> _PROBLEM_: Would you copy the lines below exactly and omit the images?

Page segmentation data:
::::::::
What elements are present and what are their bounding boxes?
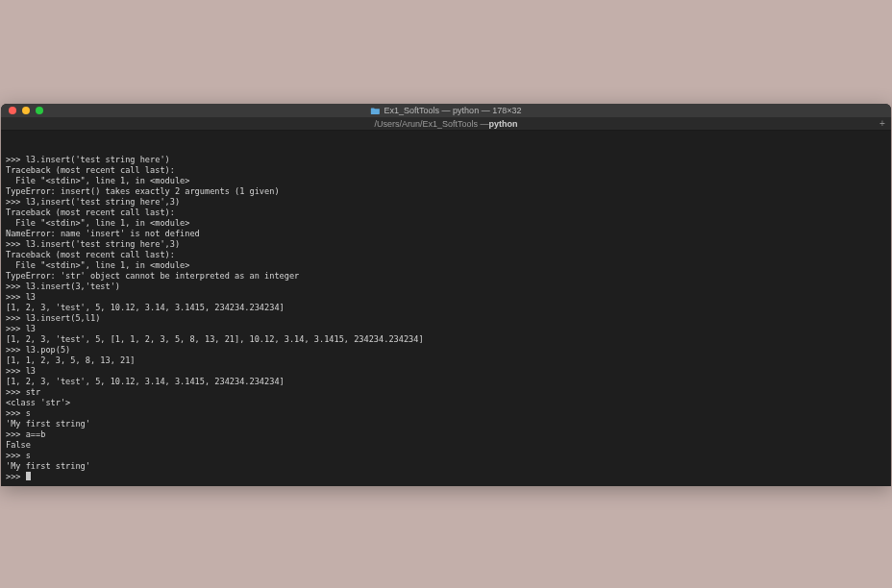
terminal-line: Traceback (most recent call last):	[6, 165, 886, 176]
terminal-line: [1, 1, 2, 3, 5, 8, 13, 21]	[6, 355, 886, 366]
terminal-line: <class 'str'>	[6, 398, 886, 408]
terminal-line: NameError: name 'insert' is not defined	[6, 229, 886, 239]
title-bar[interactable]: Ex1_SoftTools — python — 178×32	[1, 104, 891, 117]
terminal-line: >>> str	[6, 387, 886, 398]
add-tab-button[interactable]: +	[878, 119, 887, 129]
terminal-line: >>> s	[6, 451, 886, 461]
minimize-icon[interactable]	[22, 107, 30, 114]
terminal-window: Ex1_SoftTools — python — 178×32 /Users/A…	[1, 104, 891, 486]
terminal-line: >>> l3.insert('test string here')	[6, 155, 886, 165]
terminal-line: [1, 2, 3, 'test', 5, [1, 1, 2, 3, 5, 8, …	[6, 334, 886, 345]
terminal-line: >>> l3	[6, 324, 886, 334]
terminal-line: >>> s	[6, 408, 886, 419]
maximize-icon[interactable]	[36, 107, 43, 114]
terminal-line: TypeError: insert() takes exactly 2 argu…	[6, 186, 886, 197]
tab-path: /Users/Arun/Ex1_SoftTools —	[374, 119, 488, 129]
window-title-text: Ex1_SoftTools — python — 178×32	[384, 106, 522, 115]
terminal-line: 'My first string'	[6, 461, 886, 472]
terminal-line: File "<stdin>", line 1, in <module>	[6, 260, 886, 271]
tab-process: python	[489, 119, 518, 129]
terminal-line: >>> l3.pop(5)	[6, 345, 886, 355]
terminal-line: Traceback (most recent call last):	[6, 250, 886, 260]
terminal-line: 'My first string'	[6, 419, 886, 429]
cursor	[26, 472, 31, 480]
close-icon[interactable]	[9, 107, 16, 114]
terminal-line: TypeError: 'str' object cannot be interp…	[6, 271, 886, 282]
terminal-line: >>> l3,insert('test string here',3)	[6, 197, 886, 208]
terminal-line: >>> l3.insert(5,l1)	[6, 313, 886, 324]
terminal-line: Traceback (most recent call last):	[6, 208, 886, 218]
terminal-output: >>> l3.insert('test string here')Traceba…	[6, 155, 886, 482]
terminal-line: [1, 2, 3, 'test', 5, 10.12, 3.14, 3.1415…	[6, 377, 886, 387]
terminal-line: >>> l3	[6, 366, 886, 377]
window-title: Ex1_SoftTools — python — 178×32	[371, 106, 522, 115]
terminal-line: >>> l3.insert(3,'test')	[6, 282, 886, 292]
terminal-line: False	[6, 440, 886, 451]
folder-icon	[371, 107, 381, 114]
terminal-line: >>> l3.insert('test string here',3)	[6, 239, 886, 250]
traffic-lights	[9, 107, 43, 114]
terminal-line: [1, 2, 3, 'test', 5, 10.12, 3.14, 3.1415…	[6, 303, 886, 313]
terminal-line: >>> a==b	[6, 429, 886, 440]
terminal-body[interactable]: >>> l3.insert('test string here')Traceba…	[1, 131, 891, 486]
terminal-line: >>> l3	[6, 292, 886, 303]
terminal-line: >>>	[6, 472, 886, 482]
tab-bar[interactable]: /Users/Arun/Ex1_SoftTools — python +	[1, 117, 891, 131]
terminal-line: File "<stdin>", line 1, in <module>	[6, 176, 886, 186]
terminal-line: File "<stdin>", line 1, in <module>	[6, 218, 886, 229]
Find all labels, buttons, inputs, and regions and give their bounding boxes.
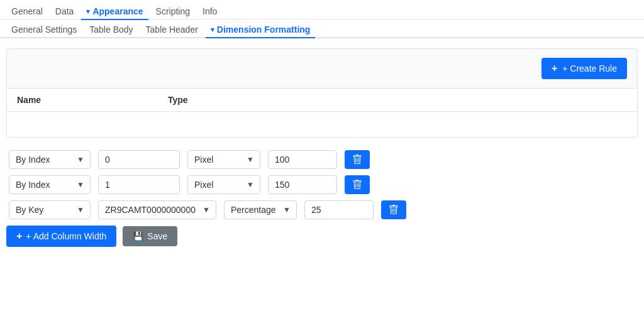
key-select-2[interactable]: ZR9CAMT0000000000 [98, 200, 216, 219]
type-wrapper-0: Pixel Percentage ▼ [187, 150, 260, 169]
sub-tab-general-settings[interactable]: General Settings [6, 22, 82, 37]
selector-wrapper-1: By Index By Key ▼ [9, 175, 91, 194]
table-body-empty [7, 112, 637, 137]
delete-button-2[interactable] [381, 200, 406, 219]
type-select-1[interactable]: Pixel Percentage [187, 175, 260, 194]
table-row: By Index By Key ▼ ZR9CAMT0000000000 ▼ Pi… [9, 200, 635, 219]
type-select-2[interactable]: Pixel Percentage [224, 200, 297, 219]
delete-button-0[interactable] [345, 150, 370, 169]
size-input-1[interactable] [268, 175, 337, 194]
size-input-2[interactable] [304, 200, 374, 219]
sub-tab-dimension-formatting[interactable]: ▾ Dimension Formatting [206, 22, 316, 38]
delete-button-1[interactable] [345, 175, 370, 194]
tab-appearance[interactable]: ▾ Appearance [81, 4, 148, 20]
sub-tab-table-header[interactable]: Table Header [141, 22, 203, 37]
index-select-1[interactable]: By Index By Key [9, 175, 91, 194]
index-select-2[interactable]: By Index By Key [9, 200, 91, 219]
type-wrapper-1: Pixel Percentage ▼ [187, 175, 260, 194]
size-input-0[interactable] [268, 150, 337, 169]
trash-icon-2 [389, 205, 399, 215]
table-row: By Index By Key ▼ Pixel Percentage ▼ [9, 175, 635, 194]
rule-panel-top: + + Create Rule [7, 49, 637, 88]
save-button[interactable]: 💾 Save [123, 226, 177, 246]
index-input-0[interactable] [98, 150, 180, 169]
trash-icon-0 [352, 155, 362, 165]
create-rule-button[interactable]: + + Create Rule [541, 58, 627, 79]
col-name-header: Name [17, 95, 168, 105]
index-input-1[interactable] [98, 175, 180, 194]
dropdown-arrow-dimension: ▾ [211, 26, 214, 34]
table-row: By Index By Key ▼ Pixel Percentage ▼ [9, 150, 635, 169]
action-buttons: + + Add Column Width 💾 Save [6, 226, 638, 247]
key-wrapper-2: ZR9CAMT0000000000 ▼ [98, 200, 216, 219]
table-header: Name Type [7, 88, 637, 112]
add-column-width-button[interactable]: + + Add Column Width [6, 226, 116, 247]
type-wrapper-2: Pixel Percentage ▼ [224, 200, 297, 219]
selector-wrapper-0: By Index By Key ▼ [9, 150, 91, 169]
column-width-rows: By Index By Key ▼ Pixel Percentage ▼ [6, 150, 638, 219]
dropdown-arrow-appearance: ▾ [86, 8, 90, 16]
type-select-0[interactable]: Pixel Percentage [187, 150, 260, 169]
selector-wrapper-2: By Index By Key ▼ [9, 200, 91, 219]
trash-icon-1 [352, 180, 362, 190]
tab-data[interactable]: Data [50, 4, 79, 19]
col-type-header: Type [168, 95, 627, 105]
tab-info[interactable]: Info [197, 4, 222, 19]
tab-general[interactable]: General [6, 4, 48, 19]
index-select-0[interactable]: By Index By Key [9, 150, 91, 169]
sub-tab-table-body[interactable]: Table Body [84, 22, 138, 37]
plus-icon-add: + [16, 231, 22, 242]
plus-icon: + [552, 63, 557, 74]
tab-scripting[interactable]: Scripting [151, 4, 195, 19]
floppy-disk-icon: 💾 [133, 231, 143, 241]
::::::::
> _RESPONSE AREA_:
What elements are present and what are their bounding boxes?
terminal-line: Traceback (most recent call last):	[6, 165, 886, 176]
terminal-line: [1, 1, 2, 3, 5, 8, 13, 21]	[6, 355, 886, 366]
terminal-line: <class 'str'>	[6, 398, 886, 408]
terminal-line: NameError: name 'insert' is not defined	[6, 229, 886, 239]
title-bar[interactable]: Ex1_SoftTools — python — 178×32	[1, 104, 891, 117]
terminal-line: >>> str	[6, 387, 886, 398]
add-tab-button[interactable]: +	[878, 119, 887, 129]
terminal-line: >>> s	[6, 451, 886, 461]
minimize-icon[interactable]	[22, 107, 30, 114]
terminal-window: Ex1_SoftTools — python — 178×32 /Users/A…	[1, 104, 891, 486]
terminal-line: >>> l3.insert('test string here')	[6, 155, 886, 165]
terminal-line: [1, 2, 3, 'test', 5, [1, 1, 2, 3, 5, 8, …	[6, 334, 886, 345]
terminal-line: >>> l3	[6, 324, 886, 334]
terminal-line: >>> s	[6, 408, 886, 419]
maximize-icon[interactable]	[36, 107, 43, 114]
terminal-line: TypeError: insert() takes exactly 2 argu…	[6, 186, 886, 197]
tab-path: /Users/Arun/Ex1_SoftTools —	[374, 119, 488, 129]
window-title-text: Ex1_SoftTools — python — 178×32	[384, 106, 522, 115]
terminal-line: 'My first string'	[6, 461, 886, 472]
terminal-line: File "<stdin>", line 1, in <module>	[6, 260, 886, 271]
tab-process: python	[489, 119, 518, 129]
terminal-line: >>> l3.pop(5)	[6, 345, 886, 355]
terminal-line: Traceback (most recent call last):	[6, 250, 886, 260]
terminal-line: 'My first string'	[6, 419, 886, 429]
cursor	[26, 472, 31, 480]
close-icon[interactable]	[9, 107, 16, 114]
terminal-line: TypeError: 'str' object cannot be interp…	[6, 271, 886, 282]
terminal-line: >>> l3,insert('test string here',3)	[6, 197, 886, 208]
terminal-line: >>> l3.insert(5,l1)	[6, 313, 886, 324]
terminal-line: Traceback (most recent call last):	[6, 208, 886, 218]
terminal-output: >>> l3.insert('test string here')Traceba…	[6, 155, 886, 482]
terminal-line: [1, 2, 3, 'test', 5, 10.12, 3.14, 3.1415…	[6, 377, 886, 387]
terminal-line: >>> l3	[6, 366, 886, 377]
window-title: Ex1_SoftTools — python — 178×32	[371, 106, 522, 115]
terminal-line: >>> l3.insert(3,'test')	[6, 282, 886, 292]
terminal-line: False	[6, 440, 886, 451]
folder-icon	[371, 107, 381, 114]
terminal-line: >>> l3.insert('test string here',3)	[6, 239, 886, 250]
traffic-lights	[9, 107, 43, 114]
terminal-line: [1, 2, 3, 'test', 5, 10.12, 3.14, 3.1415…	[6, 303, 886, 313]
terminal-line: >>> a==b	[6, 429, 886, 440]
terminal-body[interactable]: >>> l3.insert('test string here')Traceba…	[1, 131, 891, 486]
terminal-line: >>> l3	[6, 292, 886, 303]
terminal-line: >>>	[6, 472, 886, 482]
tab-bar[interactable]: /Users/Arun/Ex1_SoftTools — python +	[1, 117, 891, 131]
terminal-line: File "<stdin>", line 1, in <module>	[6, 176, 886, 186]
terminal-line: File "<stdin>", line 1, in <module>	[6, 218, 886, 229]
Find all labels, buttons, inputs, and regions and give their bounding boxes.
key-select-2[interactable]: ZR9CAMT0000000000 [98, 200, 216, 219]
type-wrapper-0: Pixel Percentage ▼ [187, 150, 260, 169]
sub-tab-general-settings[interactable]: General Settings [6, 22, 82, 37]
selector-wrapper-1: By Index By Key ▼ [9, 175, 91, 194]
table-body-empty [7, 112, 637, 137]
delete-button-2[interactable] [381, 200, 406, 219]
type-select-1[interactable]: Pixel Percentage [187, 175, 260, 194]
table-row: By Index By Key ▼ ZR9CAMT0000000000 ▼ Pi… [9, 200, 635, 219]
type-select-2[interactable]: Pixel Percentage [224, 200, 297, 219]
delete-button-0[interactable] [345, 150, 370, 169]
size-input-1[interactable] [268, 175, 337, 194]
size-input-2[interactable] [304, 200, 374, 219]
sub-tab-dimension-formatting[interactable]: ▾ Dimension Formatting [206, 22, 316, 38]
delete-button-1[interactable] [345, 175, 370, 194]
tab-appearance[interactable]: ▾ Appearance [81, 4, 148, 20]
sub-tab-table-header[interactable]: Table Header [141, 22, 203, 37]
index-select-1[interactable]: By Index By Key [9, 175, 91, 194]
index-select-2[interactable]: By Index By Key [9, 200, 91, 219]
type-wrapper-1: Pixel Percentage ▼ [187, 175, 260, 194]
size-input-0[interactable] [268, 150, 337, 169]
trash-icon-2 [389, 205, 399, 215]
table-row: By Index By Key ▼ Pixel Percentage ▼ [9, 175, 635, 194]
rule-panel-top: + + Create Rule [7, 49, 637, 88]
save-button[interactable]: 💾 Save [123, 226, 177, 246]
index-input-0[interactable] [98, 150, 180, 169]
trash-icon-0 [352, 155, 362, 165]
create-rule-button[interactable]: + + Create Rule [541, 58, 627, 79]
col-name-header: Name [17, 95, 168, 105]
index-input-1[interactable] [98, 175, 180, 194]
dropdown-arrow-dimension: ▾ [211, 26, 214, 34]
table-row: By Index By Key ▼ Pixel Percentage ▼ [9, 150, 635, 169]
action-buttons: + + Add Column Width 💾 Save [6, 226, 638, 247]
key-wrapper-2: ZR9CAMT0000000000 ▼ [98, 200, 216, 219]
table-header: Name Type [7, 88, 637, 112]
add-column-width-button[interactable]: + + Add Column Width [6, 226, 116, 247]
type-wrapper-2: Pixel Percentage ▼ [224, 200, 297, 219]
selector-wrapper-0: By Index By Key ▼ [9, 150, 91, 169]
column-width-rows: By Index By Key ▼ Pixel Percentage ▼ [6, 150, 638, 219]
dropdown-arrow-appearance: ▾ [86, 8, 90, 16]
type-select-0[interactable]: Pixel Percentage [187, 150, 260, 169]
selector-wrapper-2: By Index By Key ▼ [9, 200, 91, 219]
trash-icon-1 [352, 180, 362, 190]
tab-data[interactable]: Data [50, 4, 79, 19]
col-type-header: Type [168, 95, 627, 105]
tab-info[interactable]: Info [197, 4, 222, 19]
tab-general[interactable]: General [6, 4, 48, 19]
index-select-0[interactable]: By Index By Key [9, 150, 91, 169]
sub-tab-table-body[interactable]: Table Body [84, 22, 138, 37]
plus-icon-add: + [16, 231, 22, 242]
plus-icon: + [552, 63, 557, 74]
tab-scripting[interactable]: Scripting [151, 4, 195, 19]
floppy-disk-icon: 💾 [133, 231, 143, 241]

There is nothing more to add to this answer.